After being trounced miserably in last lok Sabha poll, both the rivals, for nearly two decades, buried the hatchet and joined their hands together to take on the resurgent BJP in the upcoming by-election. The seat sharing arrangement was made between the parties with four seats each for the JD(U) and RJD while remaining two seats for the Congress.
Both Kumar and lalu missed the event and it was finally announced by the State unit heads of the parties. State RJD head Ram Chandra Purbey, JD(U) State chief Basistha Narayan Singh and BPCC president Ashok Chaudhury shared the platform to announce the seat-sharing for the upcoming bypolls on 10 seats next month.
At the Iftar party hosted by RJD president lalu Prasad recently at his residence in Patna, leaders from JD(U) and Congress parties too had participated and it was declared that an alliance has been sealed between the parties and it would formally be announced by the leaders of both the parties sometime around July 30.
“The alliance was the need of the hour and our party would announce the names of the candidates in a day or two”, said JD(U) State chief Basistha Narayan Singh. To a pointed question on why the JD(U) joined hands with RJD whom, they had fought for 15 years while calling it a “jungle raj”, the State JD(U) chief said “things which were relevant yesterday was not so today and those of today would not be the same tomorrow”.
While the State RJD chief Ramchandra Purbey said that “to defeat communal forces, the secular parties have come together and we also hope that this alliance will continue in future too”, said RJD State president Ram Chandra Purbey. He also took a dig at the acche din slogan of the BJP and said that “Instead of acche din price rise has come in the country”.
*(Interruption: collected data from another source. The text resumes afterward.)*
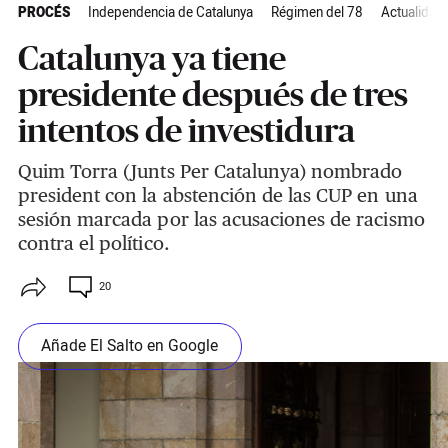
PROCÉS
Independencia de Catalunya
Régimen del 78
Actualidad
Catalunya ya tiene
presidente después de tres
intentos de investidura
Quim Torra (Junts Per Catalunya) nombrado
president con la abstención de las CUP en una
sesión marcada por las acusaciones de racismo
contra el político.
20
Añade El Salto en Google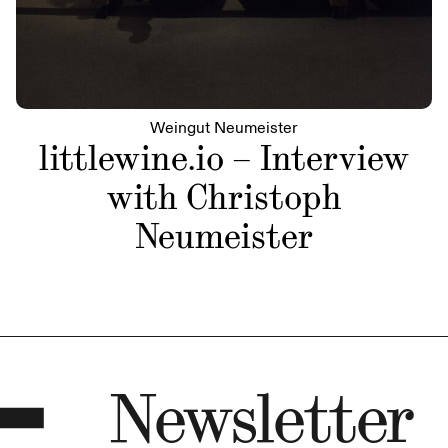
Weingut Neumeister
littlewine.io – Interview
with Christoph
Neumeister
Newsletter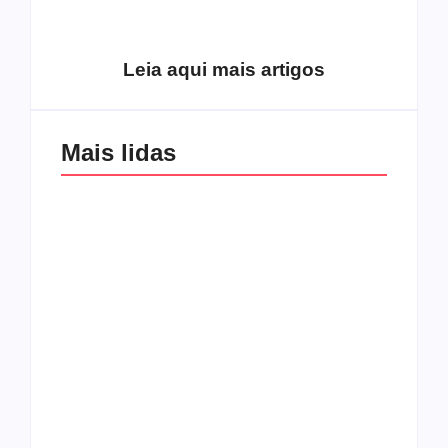
excluídos na década
Você está produzindo
de 70
fruto do Espírito?
Leia aqui mais artigos
Mais lidas
Os 10 guitarristas do
CMF completa 30
Katsbarnea
anos em 2019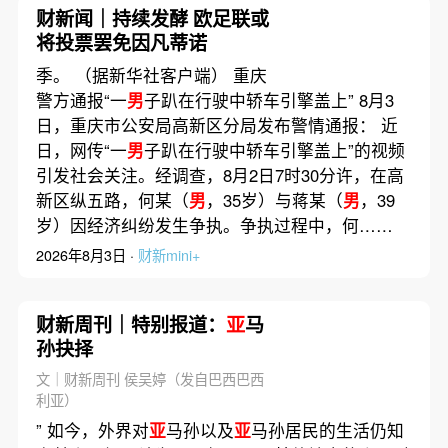
财新闻｜持续发酵 欧足联或
将投票罢免因凡蒂诺
季。 （据新华社客户端） 重庆
警方通报“一
男
子趴在行驶中轿车引擎盖上” 8月3
日，重庆市公安局高新区分局发布警情通报： 近
日，网传“一
男
子趴在行驶中轿车引擎盖上”的视频
引发社会关注。经调查，8月2日7时30分许，在高
新区纵五路，何某（
男
，35岁）与蒋某（
男
，39
岁）因经济纠纷发生争执。争执过程中，何……
2026年8月3日 ·
财新mini+
财新周刊｜特别报道：
亚
马
孙抉择
文｜财新周刊 侯吴婷（发自巴西巴西
利亚）
” 如今，外界对
亚
马孙以及
亚
马孙居民的生活仍知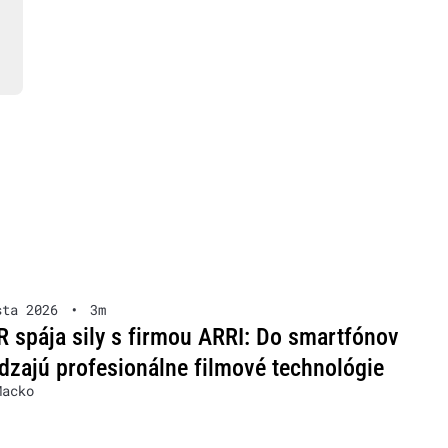
sta 2026
•
3m
spája sily s firmou ARRI: Do smartfónov
dzajú profesionálne filmové technológie
Macko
Both the party chiefs further said that “after recent lok Sabha poll in which the BJP came to power, while befooling voters, now the mood of the nation has started changing and we’re uniting to check split in anti-BJP votes in the bypoll”. All the State party chiefs also said that the names of their party candidates would be announce later.
When asked has the Congress party now realised that it could not fight the BJP alone and so the need emerged to make alliance with regional satraps, the State Congress chief Ashok Chaudhury said that “the situation demands the tie-up between the like-minded parties to check the spread of the BJP”.
Political pundits of the State believe that the upcoming by-elections would be a litmus test for the new alliance between the old rivals. “In the last lok Sabha poll recently, both the leaders lalu and Kumar were targeting each other like bite foes but, just after a couple of months, they have joined hands together. It throws surprises even to their supporters and voters”, said a political observer.
Both the parties believe that the vote-share they had received in the last lok Sabha poll would jointly outnumber what the BJP had got and it would be their revival in the State’s political firmament. The RJD and JD(U) together had got about 45 per cent of the vote whereas, the BJP alone had registered around 30 per cent vote share in the last Parliamentary poll.
“Both lalu and Kumar think that if they would come together, their voters too would join hands to vote for them and this is their biggest political illusion”, said a political observer of the State. Meanwhile, party sources have said that both the leaders would share stage during by-poll campaign in August. It would be interesting to see both the rivals sharing a common platform while appealing for votes to their party candidates in the by-poll which is being viewed as semi-final before the crucial state assembly elections next year, many believed.